> _ASSIGNMENT_: Among the entries below, find all lines that include "assistant" and copy them.

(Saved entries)
■ ■ ■ ■ ■ ■ ■
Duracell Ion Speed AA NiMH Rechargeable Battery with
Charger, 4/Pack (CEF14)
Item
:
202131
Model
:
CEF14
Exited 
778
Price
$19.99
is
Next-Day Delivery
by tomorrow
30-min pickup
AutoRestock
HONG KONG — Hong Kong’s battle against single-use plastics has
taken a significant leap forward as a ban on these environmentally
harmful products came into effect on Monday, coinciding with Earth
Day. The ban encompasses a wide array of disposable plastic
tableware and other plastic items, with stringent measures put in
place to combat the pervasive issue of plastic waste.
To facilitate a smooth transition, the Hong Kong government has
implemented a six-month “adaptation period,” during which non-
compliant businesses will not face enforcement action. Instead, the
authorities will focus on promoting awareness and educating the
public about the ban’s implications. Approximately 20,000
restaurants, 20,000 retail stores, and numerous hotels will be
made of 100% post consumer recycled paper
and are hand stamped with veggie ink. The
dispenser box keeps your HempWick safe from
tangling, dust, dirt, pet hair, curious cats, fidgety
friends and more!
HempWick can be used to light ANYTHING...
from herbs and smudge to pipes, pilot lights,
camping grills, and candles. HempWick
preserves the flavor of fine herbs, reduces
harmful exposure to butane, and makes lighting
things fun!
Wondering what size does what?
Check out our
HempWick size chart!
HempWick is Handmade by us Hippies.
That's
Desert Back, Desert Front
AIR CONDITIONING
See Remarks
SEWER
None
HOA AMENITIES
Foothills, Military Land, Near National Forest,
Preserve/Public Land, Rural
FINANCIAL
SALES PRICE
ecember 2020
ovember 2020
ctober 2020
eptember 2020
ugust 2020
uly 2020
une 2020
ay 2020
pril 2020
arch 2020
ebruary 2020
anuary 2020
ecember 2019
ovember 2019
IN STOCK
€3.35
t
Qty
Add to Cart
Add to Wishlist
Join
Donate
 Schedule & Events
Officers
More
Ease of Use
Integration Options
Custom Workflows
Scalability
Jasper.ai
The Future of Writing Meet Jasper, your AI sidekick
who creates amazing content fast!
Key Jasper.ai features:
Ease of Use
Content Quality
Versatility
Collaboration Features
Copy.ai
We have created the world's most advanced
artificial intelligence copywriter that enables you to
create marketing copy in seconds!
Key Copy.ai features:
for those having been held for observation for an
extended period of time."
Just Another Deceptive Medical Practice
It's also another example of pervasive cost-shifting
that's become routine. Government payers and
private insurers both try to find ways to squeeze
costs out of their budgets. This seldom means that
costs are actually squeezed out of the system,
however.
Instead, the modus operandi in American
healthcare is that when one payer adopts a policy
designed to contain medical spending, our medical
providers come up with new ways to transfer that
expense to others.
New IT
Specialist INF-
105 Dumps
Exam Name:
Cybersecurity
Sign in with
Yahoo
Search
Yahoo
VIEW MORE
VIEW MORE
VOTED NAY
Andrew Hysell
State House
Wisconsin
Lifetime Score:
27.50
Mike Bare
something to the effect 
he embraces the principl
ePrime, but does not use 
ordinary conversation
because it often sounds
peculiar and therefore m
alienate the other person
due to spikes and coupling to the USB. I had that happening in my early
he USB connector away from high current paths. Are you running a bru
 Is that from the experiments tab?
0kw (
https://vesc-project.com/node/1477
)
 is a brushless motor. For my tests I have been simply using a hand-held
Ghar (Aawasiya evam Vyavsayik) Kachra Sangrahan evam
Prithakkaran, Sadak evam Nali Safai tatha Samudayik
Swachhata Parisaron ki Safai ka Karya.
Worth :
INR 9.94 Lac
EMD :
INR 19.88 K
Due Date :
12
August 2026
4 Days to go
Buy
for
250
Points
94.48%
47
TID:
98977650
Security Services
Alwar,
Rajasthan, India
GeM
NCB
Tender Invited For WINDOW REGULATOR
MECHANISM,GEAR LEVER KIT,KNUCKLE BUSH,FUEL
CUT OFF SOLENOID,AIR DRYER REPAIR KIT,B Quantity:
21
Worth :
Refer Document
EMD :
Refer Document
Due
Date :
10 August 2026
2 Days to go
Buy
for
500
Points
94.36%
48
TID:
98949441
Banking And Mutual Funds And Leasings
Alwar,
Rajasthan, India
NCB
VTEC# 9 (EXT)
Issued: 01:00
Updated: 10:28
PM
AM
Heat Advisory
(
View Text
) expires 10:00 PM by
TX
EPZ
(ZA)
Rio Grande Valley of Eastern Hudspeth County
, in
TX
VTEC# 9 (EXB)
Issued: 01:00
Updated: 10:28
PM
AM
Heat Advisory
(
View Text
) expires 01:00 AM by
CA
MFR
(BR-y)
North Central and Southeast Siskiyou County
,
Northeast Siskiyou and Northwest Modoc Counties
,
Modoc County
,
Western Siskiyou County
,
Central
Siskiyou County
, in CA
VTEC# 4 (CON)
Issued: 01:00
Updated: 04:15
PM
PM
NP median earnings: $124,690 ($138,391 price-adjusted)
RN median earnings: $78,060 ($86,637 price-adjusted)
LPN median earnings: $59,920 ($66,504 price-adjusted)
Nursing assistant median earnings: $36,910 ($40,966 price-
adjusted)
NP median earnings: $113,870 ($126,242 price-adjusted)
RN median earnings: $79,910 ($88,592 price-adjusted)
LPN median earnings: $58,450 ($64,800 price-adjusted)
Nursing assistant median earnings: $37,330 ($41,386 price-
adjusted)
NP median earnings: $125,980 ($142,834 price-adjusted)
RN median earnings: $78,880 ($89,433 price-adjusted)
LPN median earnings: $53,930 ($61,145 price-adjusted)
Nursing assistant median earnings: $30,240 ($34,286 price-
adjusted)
■ ■ ■ ■ ■ ■ ■
> _RESPONSE TO THIS EXERCISE_:
Nursing assistant median earnings: $36,910 ($40,966 price-
Nursing assistant median earnings: $37,330 ($41,386 price-
Nursing assistant median earnings: $30,240 ($34,286 price-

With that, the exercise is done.